=== Section Start ===

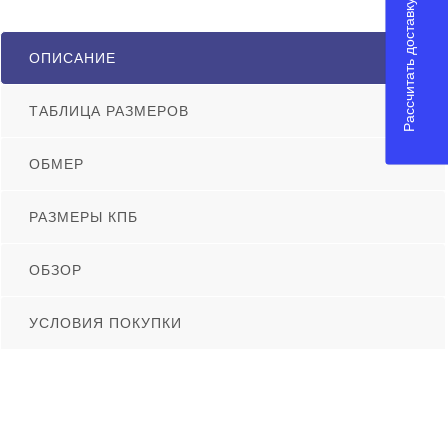
Рассчитать доставку
ОПИСАНИЕ
ТАБЛИЦА РАЗМЕРОВ
ОБМЕР
РАЗМЕРЫ КПБ
ОБЗОР
УСЛОВИЯ ПОКУПКИ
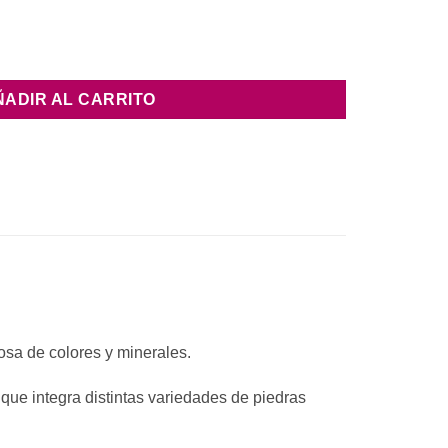
tidad
ÑADIR AL CARRITO
osa de colores y minerales.
ue integra distintas variedades de piedras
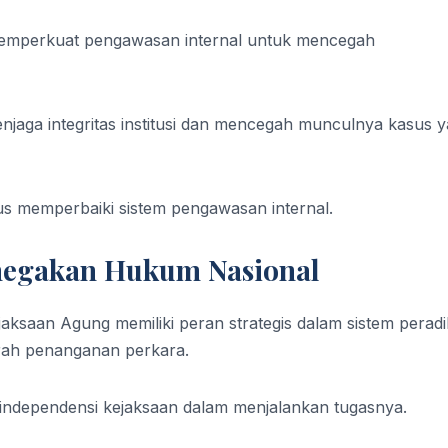
emperkuat pengawasan internal untuk mencegah
njaga integritas institusi dan mencegah munculnya kasus 
 memperbaiki sistem pengawasan internal.
negakan Hukum Nasional
aksaan Agung memiliki peran strategis dalam sistem peradi
rah penanganan perkara.
independensi kejaksaan dalam menjalankan tugasnya.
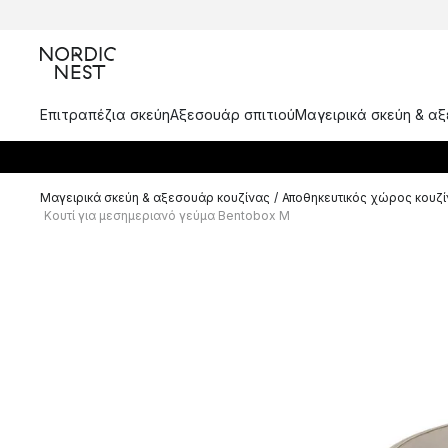
Επιτραπέζια σκεύη
Αξεσουάρ σπιτιού
Μαγειρικά σκεύη & α
Μαγειρικά σκεύη & αξεσουάρ κουζίνας
/
Αποθηκευτικός χώρος κουζ
Κουτί για μεσημεριανό γεύμα Bentobox M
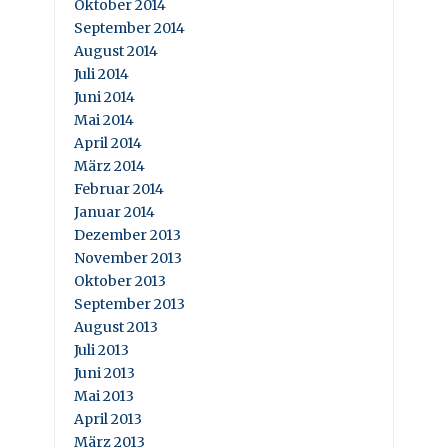
Oktober 2014
September 2014
August 2014
Juli 2014
Juni 2014
Mai 2014
April 2014
März 2014
Februar 2014
Januar 2014
Dezember 2013
November 2013
Oktober 2013
September 2013
August 2013
Juli 2013
Juni 2013
Mai 2013
April 2013
März 2013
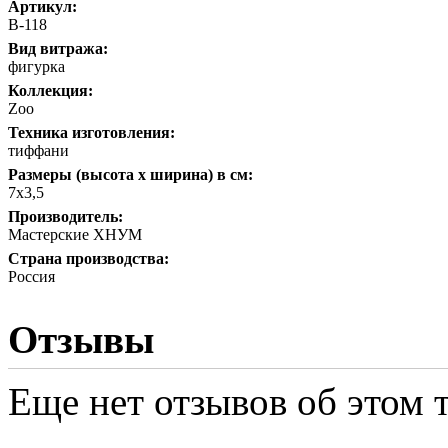
Артикул:
В-118
Вид витража:
фигурка
Коллекция:
Zoo
Техника изготовления:
тиффани
Размеры (высота х ширина) в см:
7х3,5
Производитель:
Мастерские ХНУМ
Страна производства:
Россия
Отзывы
Еще нет отзывов об этом т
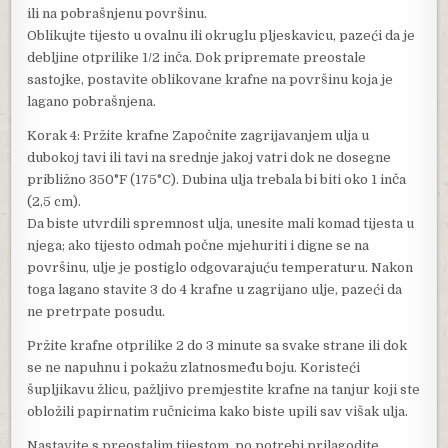
ili na pobrašnjenu površinu.
Oblikujte tijesto u ovalnu ili okruglu pljeskavicu, pazeći da je
debljine otprilike 1/2 inča. Dok pripremate preostale
sastojke, postavite oblikovane krafne na površinu koja je
lagano pobrašnjena.
Korak 4: Pržite krafne Započnite zagrijavanjem ulja u
dubokoj tavi ili tavi na srednje jakoj vatri dok ne dosegne
približno 350°F (175°C). Dubina ulja trebala bi biti oko 1 inča
(2,5 cm).
Da biste utvrdili spremnost ulja, unesite mali komad tijesta u
njega; ako tijesto odmah počne mjehuriti i digne se na
površinu, ulje je postiglo odgovarajuću temperaturu. Nakon
toga lagano stavite 3 do 4 krafne u zagrijano ulje, pazeći da
ne pretrpate posudu.
Pržite krafne otprilike 2 do 3 minute sa svake strane ili dok
se ne napuhnu i pokažu zlatnosmeđu boju. Koristeći
šupljikavu žlicu, pažljivo premjestite krafne na tanjur koji ste
obložili papirnatim ručnicima kako biste upili sav višak ulja.
Nastavite s preostalim tijestom, po potrebi prilagodite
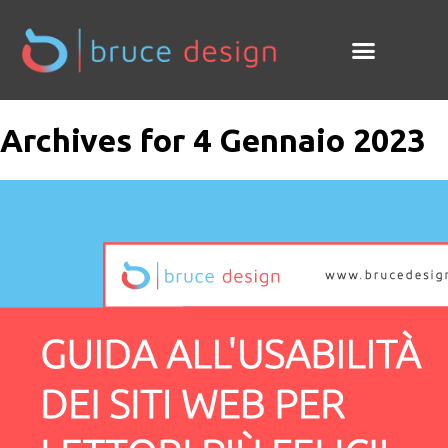
Archives for 4 Gennaio 2023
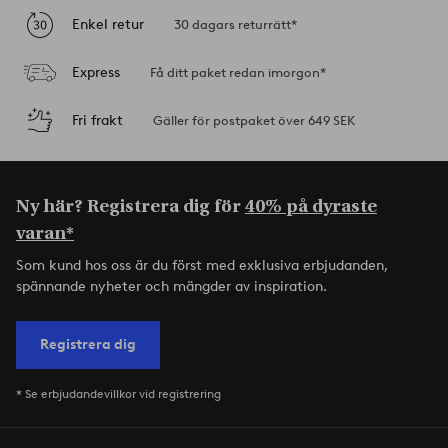
Enkel retur
30 dagars returrätt*
Express
Få ditt paket redan imorgon*
Fri frakt
Gäller för postpaket över 649 SEK
Ny här? Registrera dig för
40% på dyraste
varan*
Som kund hos oss är du först med exklusiva erbjudanden,
spännande nyheter och mängder av inspiration.
Registrera dig
* Se erbjudandevillkor vid registrering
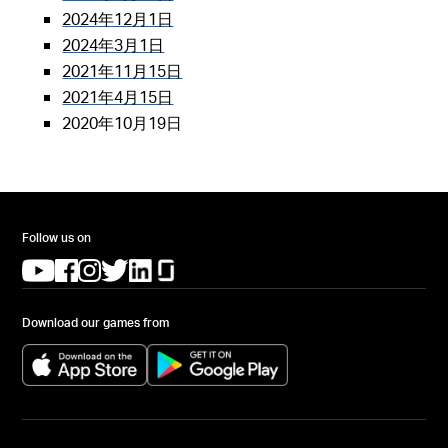
2024年12月1日
2024年3月1日
2021年11月15日
2021年4月15日
2020年10月19日
Follow us on
(opens in a new tab)
(opens in a new tab)
(opens in a new tab)
(opens in a new tab)
(opens in a new tab)
(opens in a new tab)
Download our games from
(opens in a new tab)
(opens in a new tab)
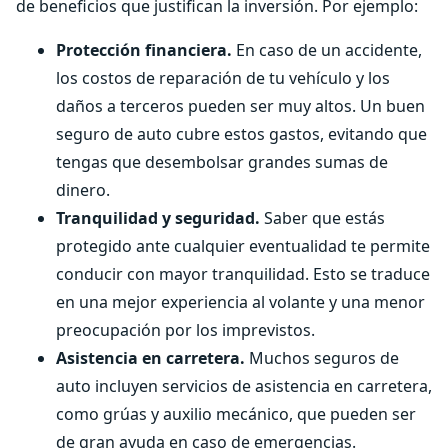
de beneficios que justifican la inversión. Por ejemplo:
Protección financiera.
En caso de un accidente,
los costos de reparación de tu vehículo y los
daños a terceros pueden ser muy altos. Un buen
seguro de auto cubre estos gastos, evitando que
tengas que desembolsar grandes sumas de
dinero.
Tranquilidad y seguridad.
Saber que estás
protegido ante cualquier eventualidad te permite
conducir con mayor tranquilidad. Esto se traduce
en una mejor experiencia al volante y una menor
preocupación por los imprevistos.
Asistencia en carretera.
Muchos seguros de
auto incluyen servicios de asistencia en carretera,
como grúas y auxilio mecánico, que pueden ser
de gran ayuda en caso de emergencias.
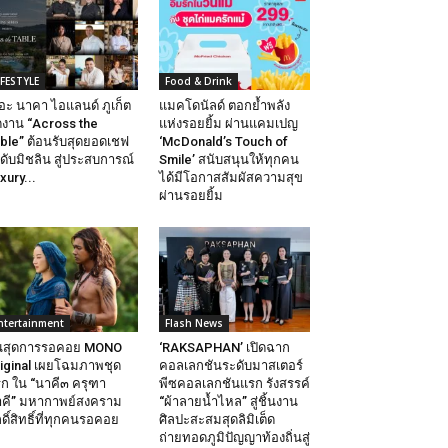
IFESTYLE
Food & Drink
อะ นาคา ไอแลนด์ ภูเก็ต
แมคโดนัลด์ ตอกย้ำพลัง
ดงาน “Across the
แห่งรอยยิ้ม ผ่านแคมเปญ
ble” ต้อนรับสุดยอดเชฟ
‘McDonald’s Touch of
ดับมิชลิน สู่ประสบการณ์
Smile’ สนับสนุนให้ทุกคน
xury...
ได้มีโอกาสสัมผัสความสุข
ผ่านรอยยิ้ม
ntertainment
Flash News
้นสุดการรอคอย MONO
‘RAKSAPHAN’ เปิดฉาก
iginal เผยโฉมภาพชุด
คอลเลกชันระดับมาสเตอร์
ก ใน “นาคี๓ ครุฑา
พีซคอลเลกชันแรก รังสรรค์
คี” มหากาพย์สงคราม
“ผ้าลายน้ำไหล” สู่ชิ้นงาน
กดิ์สิทธิ์ที่ทุกคนรอคอย
ศิลปะสะสมสุดลิมิเต็ด
ถ่ายทอดภูมิปัญญาท้องถิ่นสู่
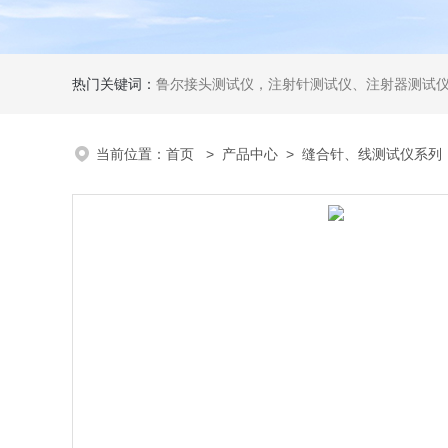
热门关键词：
鲁尔接头测试仪，注射针测试仪、注射器测试仪、输液器测试仪、手术刀测试
当前位置：
首页
>
产品中心
>
缝合针、线测试仪系列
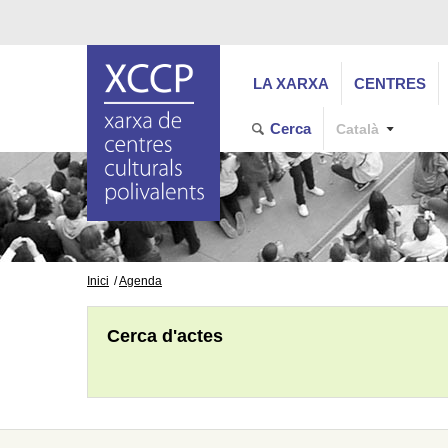
LA XARXA
CENTRES
Cerca
Català
Inici
Agenda
Cerca d'actes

=== Section End ===

**Task objective**
Copy every single line of the material above that holds "σκεύη".

**Solution below**
Επιτραπέζια σκεύη
Μαγειρικά σκεύη & α
Μαγειρικά σκεύη & αξεσουάρ κουζίνας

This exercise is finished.